O conselho que eu dou vale para qualquer cena. Imagino a maioria das minas buscam fortalecimento entre elas mesmas, se inspiram com outras, buscam apoio, mas quando isso não acontece, é uma frustração e uma quebra de expectativa muito grande. Eu mesma já quis desistir por causa disso, mas não quero entregar de bandeira o que essa estrutura social impõe e você também não pode e não deve desistir! Cada uma de nós, estando ali como público ou banda, é muito importante para que quebremos essas desuniões em qualquer lugar que a gente esteja.

Infelizmente, por culpa da sociedade, não conseguimos escapar da rivalidade feminina, ela é imposta e motivada pela forma com que essa sociedade trata as mulheres e naturaliza diferenças. Mas podemos evoluir nosso companheirismo para apoiarmos de fato umas às outras e irmos destruindo isso aos poucos. Não é fácil, mas reconhecer momentos que fazemos isso já ajuda a entendermos o que causamos na vida de outras mulheres e como isso dificulta a nossa própria atuação dentro e fora da cena. Quando agimos como rivais, perdemos as forças, anulamos a si mesmas, em primeiro lugar! Não podemos construir pontes e distanciamentos entre nós. A competição que devemos encarar é contra esse sistema imundo que dá a sensação de que estamos implodindo, não podemos contar com ninguém e temos vontade de desistir.
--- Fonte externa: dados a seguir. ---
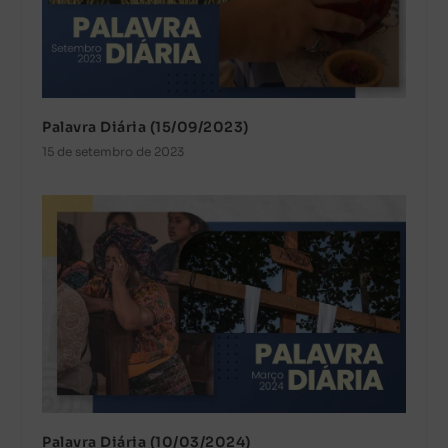
Palavra Diária (15/09/2023)
15 de setembro de 2023
Palavra Diária (10/03/2024)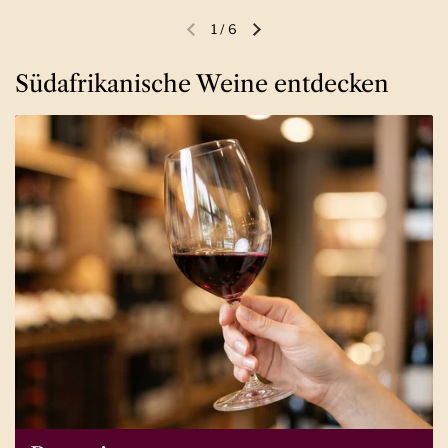
1
/
6
Vorherige Folie
Nächste Folie
Südafrikanische Weine entdecken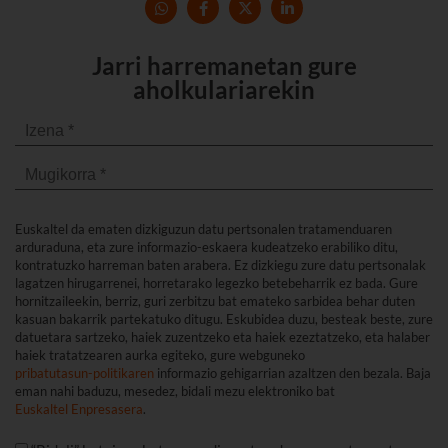
Jarri harremanetan gure
aholkulariarekin
Euskaltel da ematen dizkiguzun datu pertsonalen tratamenduaren
arduraduna, eta zure informazio-eskaera kudeatzeko erabiliko ditu,
kontratuzko harreman baten arabera. Ez dizkiegu zure datu pertsonalak
lagatzen hirugarrenei, horretarako legezko betebeharrik ez bada. Gure
hornitzaileekin, berriz, guri zerbitzu bat emateko sarbidea behar duten
kasuan bakarrik partekatuko ditugu. Eskubidea duzu, besteak beste, zure
datuetara sartzeko, haiek zuzentzeko eta haiek ezeztatzeko, eta halaber
haiek tratatzearen aurka egiteko, gure webguneko
pribatutasun-politikaren
informazio gehigarrian azaltzen den bezala. Baja
eman nahi baduzu, mesedez, bidali mezu elektroniko bat
Euskaltel Enpresasera
.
Para que essa união e esse apoio aconteçam com força, é legal também entendermos as diferenças de classe, gênero, orientação sexual, etnia e raça, por exemplo, e enxergamos que algumas mulheres (e outras pessoas também) estão em um degrau mais alto da escada e outras estão tentando pelo menos subir um degrau. Enfim, me coloco à disposição também se alguma mina quiser conversar e se eu puder ajudar, é só falar. Estamos juntas!